Мысли о докторской висели черным облаком, к которому он привык настолько, что перестал замечать.
–…Пишу.
– И много написал?
Он пожал плечами.
– Только не ври мне, скажи честно.
– Честно? – Панин вздохнул. – Пять глав. Точнее, четыре, у пятой только два абзаца. Еще точнее – две готовых, еще две типа «рыбы», нужно чистить и доводить.

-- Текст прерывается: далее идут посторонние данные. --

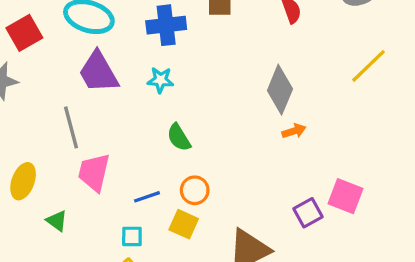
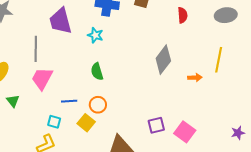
yellow line: (368, 66) -> (219, 60), turned -50
orange arrow: (294, 131) -> (195, 78), moved
purple square: (308, 213) -> (156, 125), moved

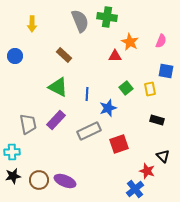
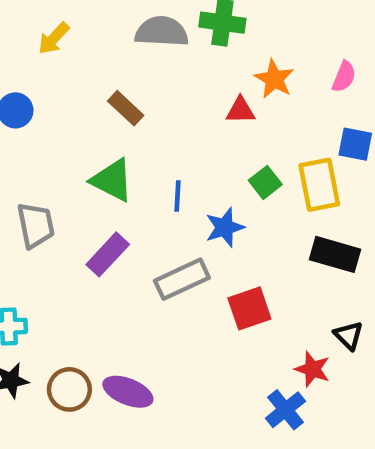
gray semicircle: (80, 21) -> (162, 32), turned -65
yellow arrow: (32, 24) -> (54, 38), turned 42
yellow rectangle: (150, 89) -> (319, 185), size x1.6
black rectangle: (157, 120) -> (335, 254), size x1.5
gray trapezoid: (28, 124) -> (36, 225), moved

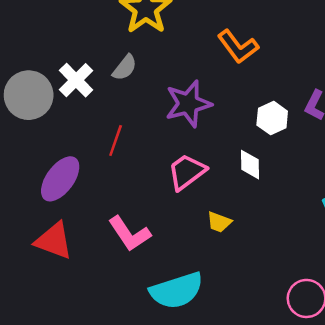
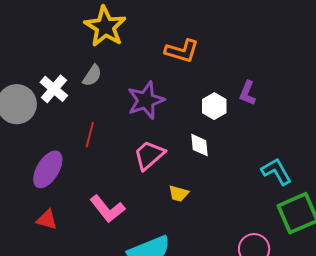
orange L-shape: (238, 47) -> (182, 51), turned -32
red triangle: (54, 241) -> (47, 220), size x0.7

– Ну вот видишь, Митя, – Галина Сергеевна невесело улыбнулась. – О чем я и говорю. Восемь лет у тебя прошло, как вдохнул и выдохнул. Точно так же пройдут еще восемь и еще. С выпивкой под тунца и китайскими фильмами. А чем дальше, тем труднее будет взяться. Жизнь, Митя, пролетит, оглянуться не успеешь, а уже ничего не сделать.
– Ты думаешь?
– Не думаю, а знаю. Так что Анастасия Николаевна Панина, возможно, сейчас твой последний шанс. Ты ее выдернешь из болота и сам поднимешься. А так…
Не договорив, Галина Сергеевна включила чайник.

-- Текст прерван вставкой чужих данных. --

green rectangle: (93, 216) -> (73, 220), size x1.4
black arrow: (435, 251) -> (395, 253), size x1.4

–…Раз уж все равно приехал, давай хоть кофе выпьем!
– Выпьем, Галя, – согласился он и пересел к столу.
Словно ожидав момента, на тумбочке забулькал телефон.
Он был внутренним, городские номера университет оставил лишь в деканатах.
Панин потянулся, но замер, взглянул на лаборантку.
Понимающе кивнув, она ответила сама:
– Да, Константин Петрович! Да… Нет. Нет, нет… Хорошо, иду… Со списком. Да, уже иду.
– Шеф, – пояснила Галина Сергеевна, положив трубку. – Рвет и мечет. Велел прийти с адресным списком членов предметной комиссии. Будет вызванивать Горюхина и Юрьева, что-то делать с ними. Так что кофе тебе придется пить в одиночестве.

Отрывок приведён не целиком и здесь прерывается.